En tout, près de 200 volontaires allemands s’engageront dans les milices anarchistes. Quelques-uns intègreront individuellement la colonne Durruti, d’autres constituent le groupe Erich-Mühsam et se joignent à la dernière colonne anarchiste des Aguiluchos en partance pour le front de Huesca, fin août 1936. Le délégué Michaelis demande le 18 novembre 36 à ce qu’ils soient affectés au Groupe international de la colonne Durruti.

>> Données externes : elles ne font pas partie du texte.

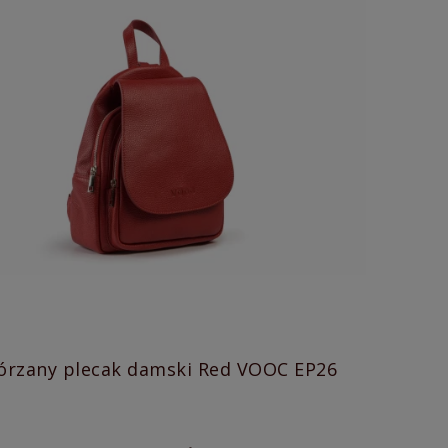
Skórzany plecak damski Red VOOC EP26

Nous évoquerons l’infirmière Augusta Marx, Michael Michaelis, Walter Gierke, les travaux de Dieter Nelles et le livre en espagnol et en allemand : Les Antifascistes allemands à Barcelone (1933-1939). Le Groupe DAS : ses activités contre le réseau nazi et sur le front d’Aragon (Cf. article 466 ).

Les Suisses

Le témoignage des Suisses Paul et Clara Thalmann nous a appris que peu de femmes réussirent à gagner le front après octobre 1936. Au cours de leur premier séjour sur le front d’Aragon, Clara n’avait rencontré aucune difficulté pour s’engager comme milicienne. À leur deuxième voyage en Espagne, début janvier 1937, le couple cherche à retourner sur le front d’Aragon :

[Souchy] nous conseilla de nous adresser [au] DAS (le groupe anarcho-syndicaliste allemand) qui avait formé une unité d’une centaine d’hommes sur le front d’Aragon. Souchy doutait qu’on donnât encore aux femmes la permission de se battre aux côtés des hommes : « Comme vous le savez, le gouvernement de Valence a publié un décret dans ce sens. Chez nous, en Catalogne, cependant, ce sont les comités qui prennent les décisions, et dans votre cas, ce sera le comité de la milice compétent. Bonne chance ! » […] Le groupe stationné à Pina nous accueillit chaleureusement. Tous étaient enchantés de notre arrivée et avides de nouvelles de l’étranger et de Barcelone. […] Les hommes admiraient Clara pour son courage et l’acceptèrent aussitôt. Dans ce groupe, il y avait encore une femme, la seule, une Espagnole dénommée Pepita qui assistait un médecin espagnol à l’infirmerie.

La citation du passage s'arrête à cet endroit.